:: Data supplied ::

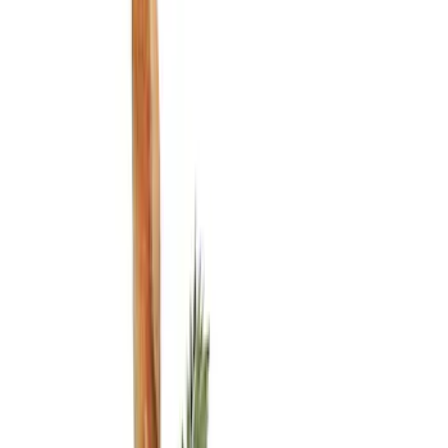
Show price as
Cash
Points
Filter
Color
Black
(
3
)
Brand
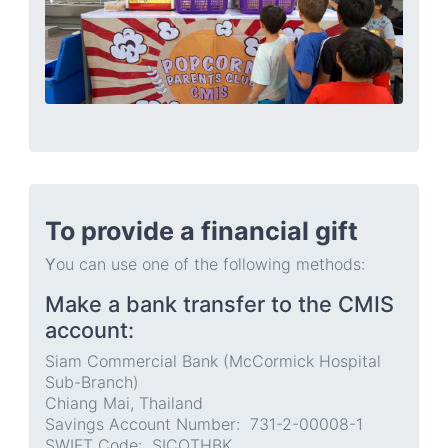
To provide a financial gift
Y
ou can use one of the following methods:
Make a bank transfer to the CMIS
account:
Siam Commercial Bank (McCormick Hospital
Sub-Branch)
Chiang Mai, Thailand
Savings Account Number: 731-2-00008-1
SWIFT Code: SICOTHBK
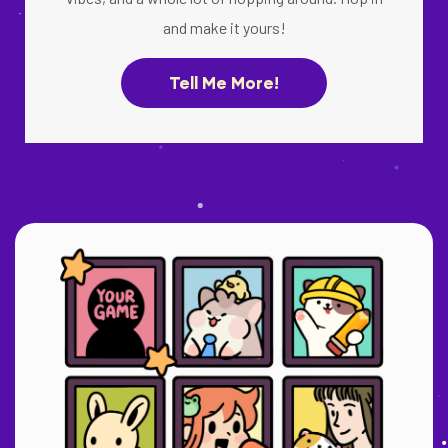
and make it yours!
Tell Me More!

:::
:: Data supplied ::

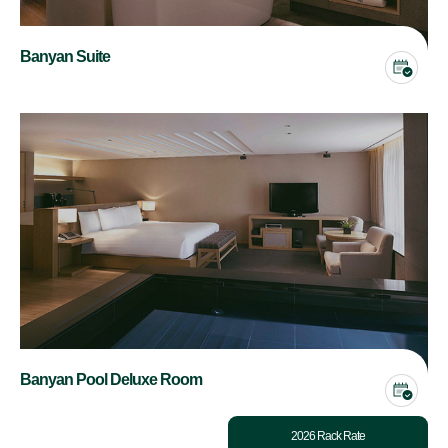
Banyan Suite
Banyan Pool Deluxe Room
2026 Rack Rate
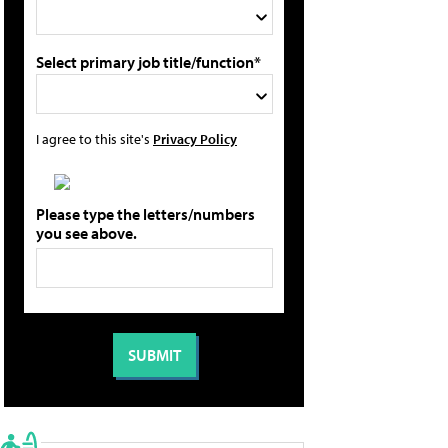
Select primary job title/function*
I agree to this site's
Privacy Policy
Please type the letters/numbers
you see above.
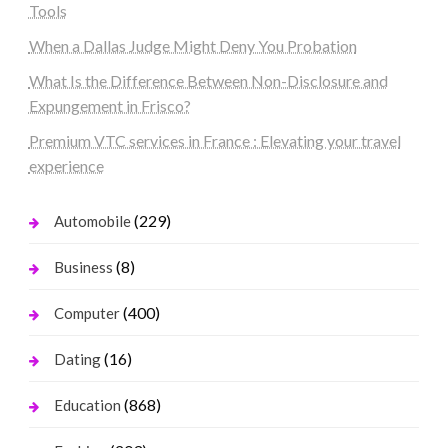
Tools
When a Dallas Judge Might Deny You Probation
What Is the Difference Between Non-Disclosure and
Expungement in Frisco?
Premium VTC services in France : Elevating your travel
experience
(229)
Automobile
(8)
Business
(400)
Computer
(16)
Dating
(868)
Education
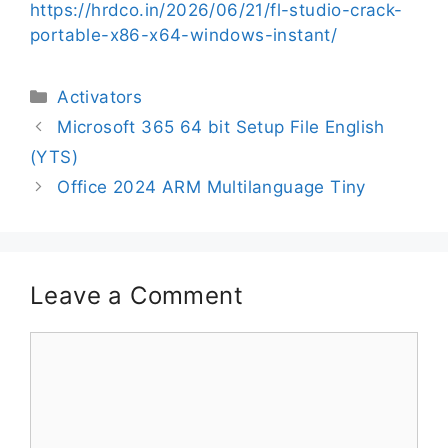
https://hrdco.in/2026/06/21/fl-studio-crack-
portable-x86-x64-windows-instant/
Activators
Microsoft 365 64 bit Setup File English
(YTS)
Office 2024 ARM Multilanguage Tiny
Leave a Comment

:::

_Exercise goal_. Track down every line in the entries that includes the string "Banyan", and copy it.

_Output for this task_.
Banyan Suite
Banyan Pool Deluxe Room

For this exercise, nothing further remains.